Twice the Price Store — Sprint, Droga5, 2018, opened a store next to a Verizon outlet charging double for identical plans, making pricing reality undeniable through a single stupid retail idea. AfterLife Pay — Hell Pizza, Yarn, 2023, pushed buy-now-pay-later to its logical conclusion by letting customers legally add pizza debt to their wills. Got Wood Milk — MilkPEP, Gale, 2023, invented an artisanal milk with zero nutritional value to make dairy look like the sane choice by comparison. In each case, the dumb move is the argument — not the setup for one.

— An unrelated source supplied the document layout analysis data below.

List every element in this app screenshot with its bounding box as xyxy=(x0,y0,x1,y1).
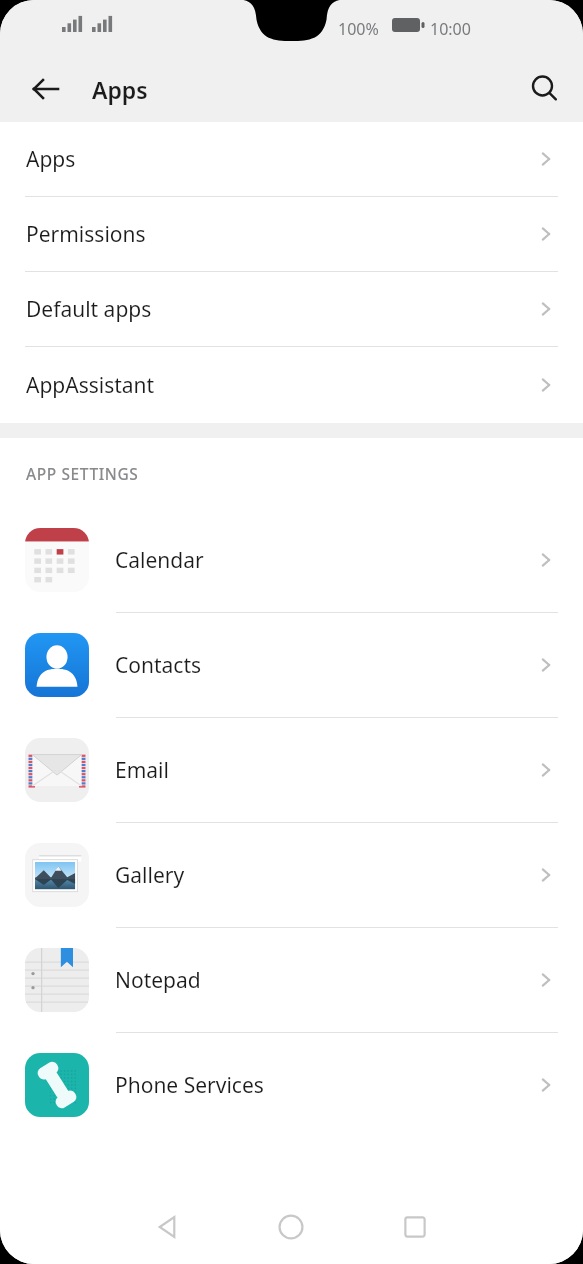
button[interactable]: Calendar xyxy=(0,508,583,613)
staticText: Default apps xyxy=(26,295,152,324)
button[interactable]: Permissions xyxy=(0,197,583,272)
staticText: Phone Services xyxy=(115,1071,536,1100)
button[interactable]: Contacts xyxy=(0,613,583,718)
staticText: 10:00 xyxy=(430,18,471,40)
button[interactable]: Back xyxy=(22,65,70,113)
button[interactable]: AppAssistant xyxy=(0,347,583,423)
staticText: 100% xyxy=(338,18,379,40)
staticText: Permissions xyxy=(26,220,146,249)
button[interactable]: Search xyxy=(521,65,569,113)
staticText: APP SETTINGS xyxy=(26,463,139,484)
staticText: AppAssistant xyxy=(26,371,155,400)
button[interactable]: Notepad xyxy=(0,928,583,1033)
staticText: Apps xyxy=(26,145,76,174)
staticText: Email xyxy=(115,756,536,785)
button[interactable]: Phone Services xyxy=(0,1033,583,1137)
button[interactable]: Email xyxy=(0,718,583,823)
staticText: Gallery xyxy=(115,861,536,890)
button[interactable]: Default apps xyxy=(0,272,583,347)
staticText: Calendar xyxy=(115,546,536,575)
staticText: Notepad xyxy=(115,966,536,995)
button[interactable]: Back xyxy=(135,1195,199,1259)
staticText: Contacts xyxy=(115,651,536,680)
button[interactable]: Gallery xyxy=(0,823,583,928)
button[interactable]: Home xyxy=(259,1195,323,1259)
staticText: Apps xyxy=(92,74,148,105)
button[interactable]: Apps xyxy=(0,122,583,197)
button[interactable]: Recent apps xyxy=(383,1195,447,1259)
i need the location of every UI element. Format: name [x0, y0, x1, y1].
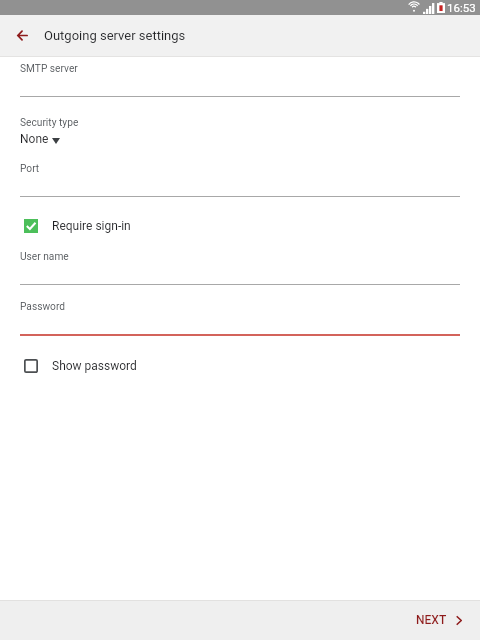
button[interactable]: NEXT — [400, 606, 480, 636]
staticText: None — [20, 132, 49, 146]
staticText: Require sign-in — [52, 219, 131, 233]
staticText: Password — [20, 301, 65, 313]
button[interactable]: Show password — [0, 353, 480, 379]
staticText: Outgoing server settings — [44, 28, 186, 43]
staticText: Security type — [20, 117, 79, 129]
staticText: NEXT — [416, 613, 447, 627]
staticText: User name — [20, 251, 69, 263]
button[interactable]: Require sign-in — [0, 213, 480, 239]
staticText: 16:53 — [447, 1, 476, 14]
staticText: SMTP server — [20, 63, 78, 75]
button[interactable]: None — [16, 128, 62, 150]
staticText: Port — [20, 163, 40, 175]
staticText: Show password — [52, 359, 137, 373]
button[interactable]: Back — [0, 15, 46, 56]
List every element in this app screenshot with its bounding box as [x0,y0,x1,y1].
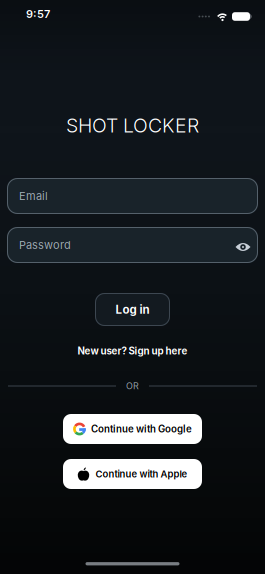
staticText: Continue with Apple [96,468,188,480]
button[interactable]: Email [0,178,265,214]
staticText: Log in [116,302,150,316]
staticText: New user? Sign up here [78,345,188,357]
staticText: Email [19,189,48,203]
button[interactable]: Continue with Google [63,414,202,444]
staticText: Continue with Google [91,423,192,435]
staticText: 9:57 [26,7,50,21]
staticText: OR [126,381,139,392]
button[interactable]: New user? Sign up here [78,345,188,357]
staticText: Password [19,238,71,252]
staticText: SHOT LOCKER [66,114,199,137]
button[interactable]: Password [0,227,265,263]
button[interactable]: Continue with Apple [63,459,202,489]
button[interactable]: Log in [95,293,170,326]
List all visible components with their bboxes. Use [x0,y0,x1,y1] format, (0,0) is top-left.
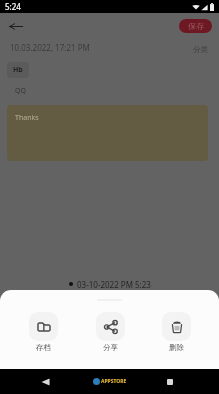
button[interactable]: 删除 [162,312,191,352]
staticText: 保存 [188,21,204,31]
button[interactable]: Back [5,15,27,37]
staticText: 5:24 [5,1,21,12]
button[interactable]: 保存 [179,19,212,33]
button[interactable]: Thanks [7,105,208,161]
button[interactable]: 分享 [96,312,125,352]
staticText: 删除 [169,343,184,352]
staticText: 存档 [36,343,51,352]
staticText: Hb [13,65,23,75]
staticText: QQ [15,86,26,96]
button[interactable]: 分类 [196,43,211,52]
button[interactable]: Recent apps [159,371,181,393]
staticText: 10.03.2022, 17:21 PM [10,42,90,53]
staticText: 03-10-2022 PM 5:23 [77,279,151,290]
button[interactable]: 存档 [29,312,58,352]
staticText: APPSTORE [101,378,127,385]
staticText: 分享 [103,343,118,352]
staticText: Thanks [15,113,39,123]
staticText: 分类 [193,45,208,54]
button[interactable]: Back [34,371,56,393]
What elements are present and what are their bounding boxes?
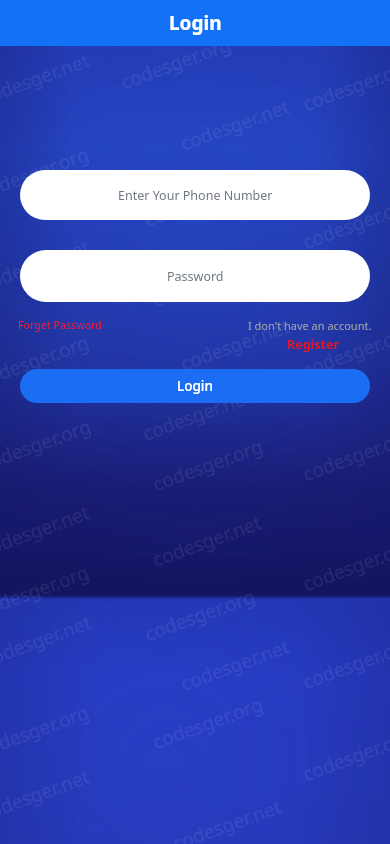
button[interactable]: Register [287, 336, 340, 353]
staticText: codesger.org [149, 691, 267, 755]
staticText: codesger.org [141, 583, 259, 647]
staticText: codesger.org [149, 433, 267, 497]
staticText: codesger.org [299, 191, 390, 255]
staticText: codesger.org [0, 141, 93, 205]
staticText: codesger.org [299, 533, 390, 597]
staticText: codesger.org [149, 249, 267, 313]
staticText: codesger.net [177, 313, 293, 377]
staticText: Register [287, 336, 340, 353]
staticText: codesger.net [0, 609, 95, 673]
staticText: codesger.net [0, 47, 93, 111]
staticText: codesger.net [177, 633, 293, 697]
staticText: Forget Password [18, 318, 102, 332]
staticText: codesger.org [299, 53, 390, 117]
staticText: codesger.org [117, 31, 235, 95]
staticText: codesger.org [299, 319, 390, 383]
staticText: Login [169, 10, 222, 36]
staticText: codesger.net [139, 383, 255, 447]
staticText: codesger.org [0, 699, 93, 763]
staticText: codesger.org [0, 559, 93, 623]
staticText: Enter Your Phone Number [118, 187, 273, 204]
staticText: codesger.net [0, 499, 93, 563]
staticText: codesger.net [169, 793, 285, 844]
staticText: I don't have an account. [248, 318, 372, 333]
staticText: codesger.net [177, 93, 293, 157]
button[interactable]: Forget Password [18, 318, 102, 332]
button[interactable]: Login [20, 369, 370, 403]
staticText: Password [167, 268, 224, 285]
staticText: codesger.net [141, 169, 257, 233]
staticText: codesger.org [299, 631, 390, 695]
staticText: codesger.net [0, 763, 93, 827]
button[interactable]: Enter Your Phone Number [20, 170, 370, 220]
staticText: codesger.org [0, 329, 93, 393]
staticText: codesger.net [149, 509, 265, 573]
staticText: codesger.org [299, 423, 390, 487]
button[interactable]: Password [20, 250, 370, 302]
staticText: codesger.org [0, 413, 95, 477]
staticText: codesger.org [299, 723, 390, 787]
staticText: Login [177, 377, 213, 395]
staticText: codesger.net [0, 233, 93, 297]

2. Salient Anchoring — Contrast and Absurd Comparison
The activation is one extended contrast anchor: take the raw ingredients beauty products are actually made from and price them as if the transformation has already happened. People are bad at judging value in the abstract; they're very good at it when you put a £305 avocado next to an ordinary one.
3. Experiential Brand Proof
The Ordinary has positioned itself on transparency for years. The Markup Marché takes that positioning off the packaging and into a space people walk through, photograph, and share. The labelling station — where visitors invent their own overblown product names — makes the audience complicit in the joke and converts participation into reach.
How Could You Have Got Here?
These are the questions that open the door to this territory. Apply them to your own brief before you reach for the obvious idea.
— What are the actual raw ingredients our product is made from — and what happens if we put a price on them before we've done anything to them?
— What's the dumbest version of our category's logic, and who could demonstrate it with a straight face?
— What logic does our category obey without question — and what happens if we follow it somewhere it has absolutely no right to go?
— What does our audience already half-believe about this category — and what would it take to make that suspicion impossible to ignore?
— Could we make our positioning physical — a space people walk through — rather than a claim people read past?